The Higher Guest House offers a delightful perk – hot showers! Usually, fingers crossed. And guess what? There's WiFi too (quite the rare gem in these parts!). But here's a friendly nudge: how about taking a little break from the digital buzz? Instead, take the opportunity to chat with the tea house owner. He's a treasure trove of stories, especially about the 2015 earthquake and the recovery of the villages in this region. It's a chance to connect with local history and culture firsthand.
Today, we embark on a remarkable journey to Kinji Ri peak, standing proud at 4300m. The day begins early, around 6.30-7 am, to catch the sublime sunrise casting its glow on the snowcapped mountains – a serene moment that’s well worth the early start. The weather at this altitude is more favorable in the morning, and your guides will confirm the exact departure time the evening before.
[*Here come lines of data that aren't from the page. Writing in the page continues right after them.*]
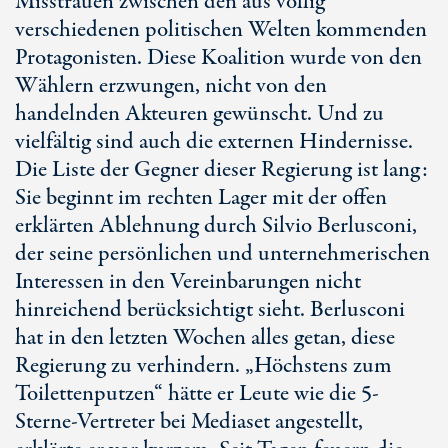
Misstrauen zwischen den aus völlig
verschiedenen politischen Welten kommenden
Protagonisten. Diese Koalition wurde von den
Wählern erzwungen, nicht von den
handelnden Akteuren gewünscht. Und zu
vielfältig sind auch die externen Hindernisse.
Die Liste der Gegner dieser Regierung ist lang:
Sie beginnt im rechten Lager mit der offen
erklärten Ablehnung durch Silvio Berlusconi,
der seine persönlichen und unternehmerischen
Interessen in den Vereinbarungen nicht
hinreichend berücksichtigt sieht. Berlusconi
hat in den letzten Wochen alles getan, diese
Regierung zu verhindern. „Höchstens zum
Toilettenputzen“ hätte er Leute wie die 5-
Sterne-Vertreter bei Mediaset angestellt,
The ascent to Kinji Ri is challenging yet immensely rewarding, featuring a steep path interspersed with loose rocks. We highly recommend using your hiking poles and adopting a steady, slow pace. With the support of your porters and local guides, you'll have the choice to ascend to either Kyanjin Ri Peak (4,300m, approximately 4-5 hours) or the higher Kyanjin Ri Peak (4,604m, around 5-6 hours). Your choice will depend on the day's weather, group pace and your personal comfort level. Our thoughtful guides will provide a nourishing light lunch for the journey, complete with the local delicacy, Yak cheese.
The descent offers a different perspective, following yak trails and presenting new vistas. Upon returning to the village, we'll enjoy a relaxing tea and snack at the local bakery, followed by a delightful dinner at Kyanjin Gompa, where we can reflect on the day's achievements. In the afternoon, it's time to unwind and take it easy. Immerse yourself in a good book, enjoy some card games, or indulge in plenty of tea – the perfect way to relax and rejuvenate. The following day, while longer, promises a much gentler journey on the descent. Embrace this peaceful time as a well-deserved break before the next leg of our adventure.
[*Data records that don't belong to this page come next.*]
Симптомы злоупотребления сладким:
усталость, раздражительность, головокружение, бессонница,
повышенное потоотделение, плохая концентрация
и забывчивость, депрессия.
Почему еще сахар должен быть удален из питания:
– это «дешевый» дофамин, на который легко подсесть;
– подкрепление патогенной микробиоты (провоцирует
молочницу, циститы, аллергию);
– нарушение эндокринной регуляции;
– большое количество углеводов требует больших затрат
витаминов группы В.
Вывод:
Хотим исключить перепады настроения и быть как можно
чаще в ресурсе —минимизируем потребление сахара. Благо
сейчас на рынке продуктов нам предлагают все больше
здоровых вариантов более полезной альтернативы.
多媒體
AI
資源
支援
If you're feeling the effects of the altitude or if the climb seems a bit daunting, please discuss this with your guides. It’s important to listen to your body and know that it’s perfectly acceptable to opt for a gentler activity. As an alternative, there’s a serene walk along the river, offering equally captivating scenery at a lower altitude – a wonderful choice for those who prefer a less strenuous day.
We can almost hear you thinking, "This is going to be a long day!" But, surprisingly, the descent often passes by quicker than expected. As you descend, your lungs grow stronger and the walk becomes progressively easier. After breakfast at the Higher Guest House, we'll bid a fond farewell to the wonderful team there and retrace our route back to Langtang Valley. We'll aim for a cozy morning tea stop at the bakery (about 1.5 hours into our journey), a perfect time for a little indulgence.
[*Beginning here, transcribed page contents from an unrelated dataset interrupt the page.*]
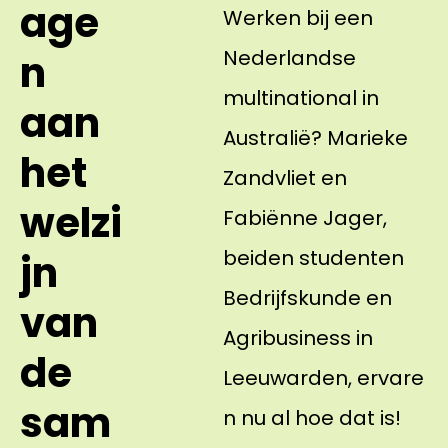
age
Werken bij een
Nederlandse
n
multinational in
aan
Australië? Marieke
het
Zandvliet en
welzi
Fabiënne Jager,
beiden studenten
jn
Bedrijfskunde en
van
Agribusiness in
de
Leeuwarden, ervare
sam
n nu al hoe dat is!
Then, it's off to Ghoda Tabela for lunch. A little tip: make sure to pre-order your lunch with your local guides. It's a popular spot around lunchtime, and we'd like to stay on schedule! Post-lunch, we'll re-enter the enchanting forest, making our way down to the Lama Hotel, where our trekking journey first began on our first night of the trek. We're planning to arrive back at the Lama Hotel by approximately 3.30-4 pm, rounding off another memorable day.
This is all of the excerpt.